▶ [Exercise goal] Please filter the data below down to the lines holding the string "helicopters".

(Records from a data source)

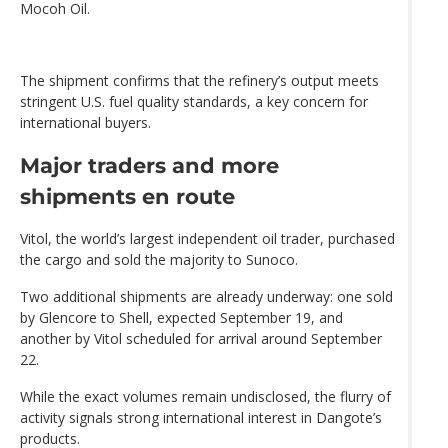
Mocoh Oil.
The shipment confirms that the refinery’s output meets
stringent U.S. fuel quality standards, a key concern for
international buyers.
Major traders and more
shipments en route
Vitol, the world’s largest independent oil trader, purchased
the cargo and sold the majority to Sunoco.
Two additional shipments are already underway: one sold
by Glencore to Shell, expected September 19, and
another by Vitol scheduled for arrival around September
22.
While the exact volumes remain undisclosed, the flurry of
activity signals strong international interest in Dangote’s
products.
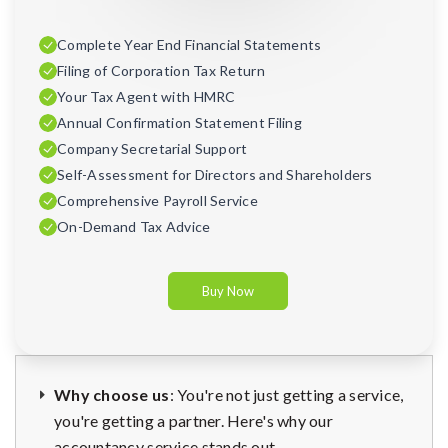
Complete Year End Financial Statements
Filing of Corporation Tax Return
Your Tax Agent with HMRC
Annual Confirmation Statement Filing
Company Secretarial Support
Self-Assessment for Directors and Shareholders
Comprehensive Payroll Service
On-Demand Tax Advice
Buy Now
Why choose us
: You're not just getting a service,
you're getting a partner. Here's why our
accountancy service stands out.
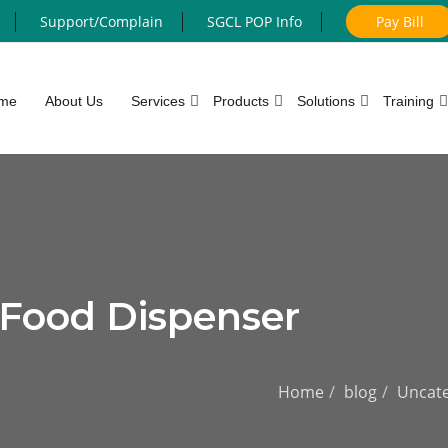
Support/Complain
SGCL POP Info
Pay Bill
me
About Us
Services
Products
Solutions
Training
 Food Dispenser
Home
blog
Uncate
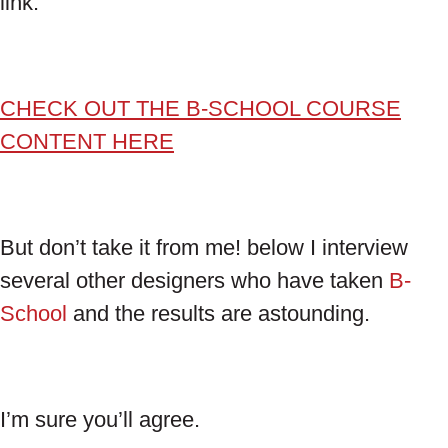
link.
CHECK OUT THE B-SCHOOL COURSE
CONTENT HERE
But don’t take it from me! below I interview
several other designers who have taken
B-
School
and the results are astounding.
I’m sure you’ll agree.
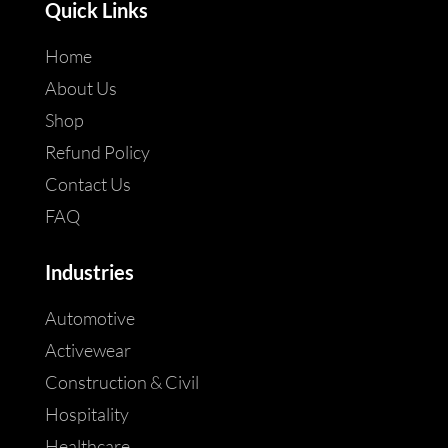
Quick Links
Home
About Us
Shop
Refund Policy
Contact Us
FAQ
Industries
Automotive
Activewear
Construction & Civil
Hospitality
Healthcare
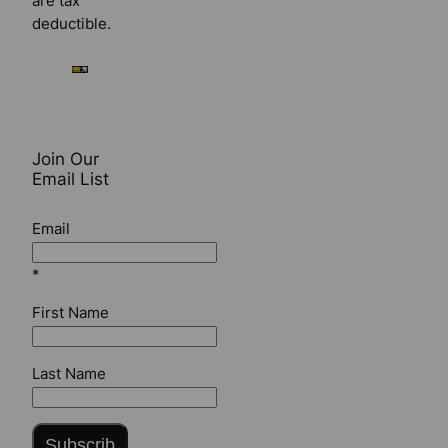
are tax
deductible.
Join Our
Email List
Email
*
First Name
Last Name
Subscrib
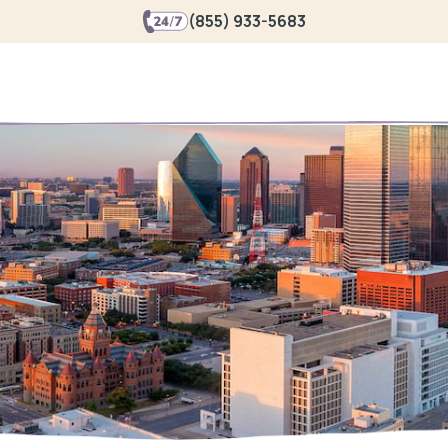
(855) 933-5683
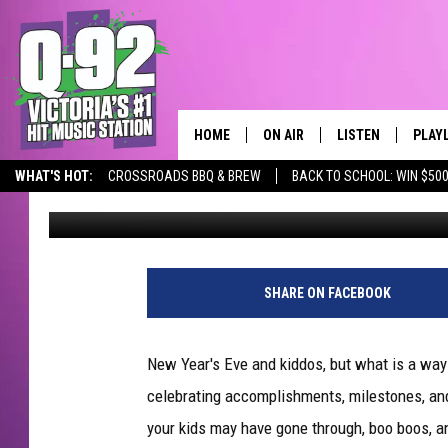
KIDS AND NEW YEAR’S 
HOME
ON AIR
LISTEN
PLAY
ALWAYS F
WHAT'S HOT:
CROSSROADS BBQ & BREW
BACK TO SCHOOL: WIN $500
Published: December 27, 2018
SCHEDULE
LISTEN LIVE
RECE
DJS
MOBILE APP
SHARE ON FACEBOOK
New Year's Eve and kiddos, but what is a way 
celebrating accomplishments, milestones, 
your kids may have gone through, boo boos, a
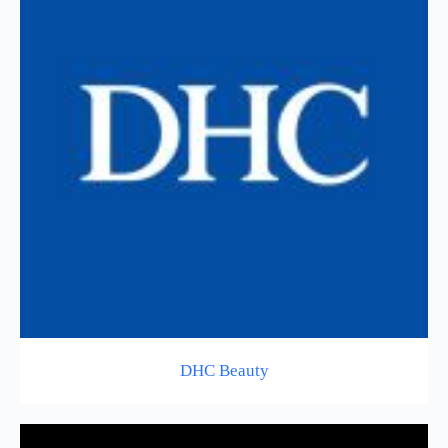
DHC Beauty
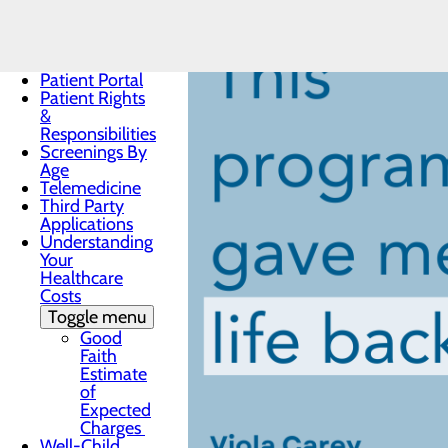
Notice
Notice of
Privacy
Practices
Patient Portal
Patient Rights
&
Responsibilities
Screenings By
Age
Telemedicine
Third Party
Applications
Understanding
Your
Healthcare
Costs
Toggle menu
Good
Faith
Estimate
of
Expected
Charges
Well-Child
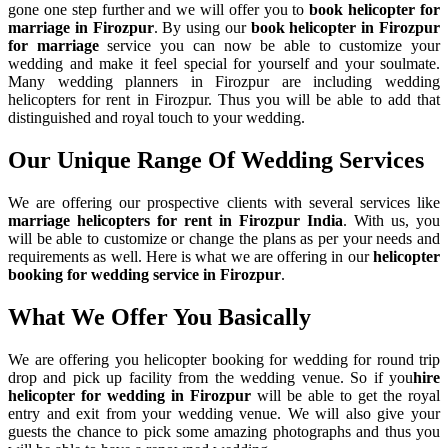
gone one step further and we will offer you to
book helicopter for
marriage in Firozpur
. By using our
book helicopter in Firozpur
for marriage
service you can now be able to customize your
wedding and make it feel special for yourself and your soulmate.
Many wedding planners in Firozpur are including wedding
helicopters for rent in Firozpur. Thus you will be able to add that
distinguished and royal touch to your wedding.
Our Unique Range Of
Wedding Services
We are offering our prospective clients with several services like
marriage helicopters for rent in Firozpur India
. With us, you
will be able to customize or change the plans as per your needs and
requirements as well. Here is what we are offering in our
helicopter
booking for wedding service in Firozpur
.
What We Offer You Basically
We are offering you helicopter booking for wedding for round trip
drop and pick up facility from the wedding venue. So if you
hire
helicopter for wedding in Firozpur
will be able to get the royal
entry and exit from your wedding venue. We will also give your
guests the chance to pick some amazing photographs and thus you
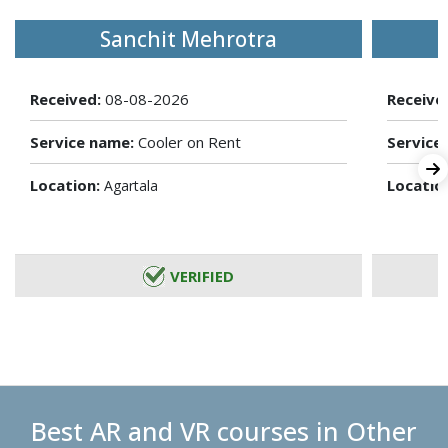
Sanchit Mehrotra
Received:
08-08-2026
Receive
Service name:
Cooler on Rent
Service
Location:
Locatio
Agartala
VERIFIED
Best AR and VR courses in Other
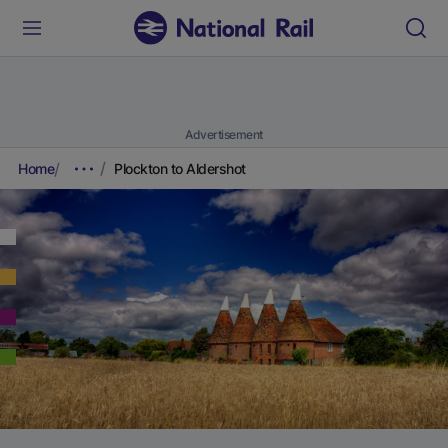
Advertisement
Home
Plockton to Aldershot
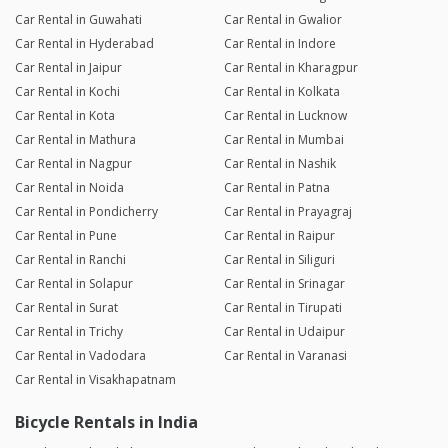
Car Rental in Guwahati
Car Rental in Gwalior
Car Rental in Hyderabad
Car Rental in Indore
Car Rental in Jaipur
Car Rental in Kharagpur
Car Rental in Kochi
Car Rental in Kolkata
Car Rental in Kota
Car Rental in Lucknow
Car Rental in Mathura
Car Rental in Mumbai
Car Rental in Nagpur
Car Rental in Nashik
Car Rental in Noida
Car Rental in Patna
Car Rental in Pondicherry
Car Rental in Prayagraj
Car Rental in Pune
Car Rental in Raipur
Car Rental in Ranchi
Car Rental in Siliguri
Car Rental in Solapur
Car Rental in Srinagar
Car Rental in Surat
Car Rental in Tirupati
Car Rental in Trichy
Car Rental in Udaipur
Car Rental in Vadodara
Car Rental in Varanasi
Car Rental in Visakhapatnam
Bicycle Rentals in India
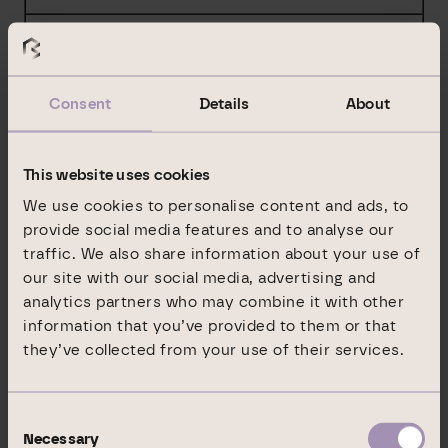
%
BlackRock Delaware Holdings Inc.
%
Consent
Details
About
%
This website uses cookies
%
We use cookies to personalise content and ads, to
BlackRock Institutional Trust Company,
provide social media features and to analyse our
National Association
traffic. We also share information about your use of
our site with our social media, advertising and
%
analytics partners who may combine it with other
%
information that you’ve provided to them or that
they’ve collected from your use of their services.
%
Consent
Necessary
Selection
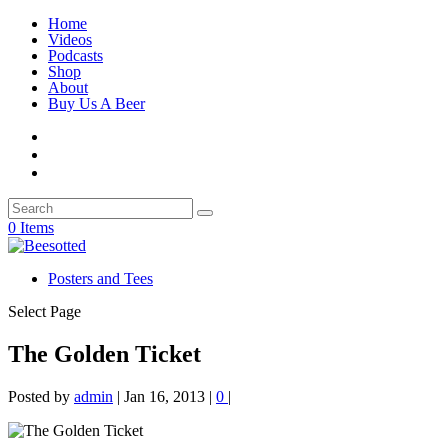
Home
Videos
Podcasts
Shop
About
Buy Us A Beer
0 Items
Posters and Tees
Select Page
The Golden Ticket
Posted by
admin
|
Jan 16, 2013
|
0
|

▶ [Solution to the exercise]
helicopters for rent in Firozpur. Thus you will be able to add that
marriage helicopters for rent in Firozpur India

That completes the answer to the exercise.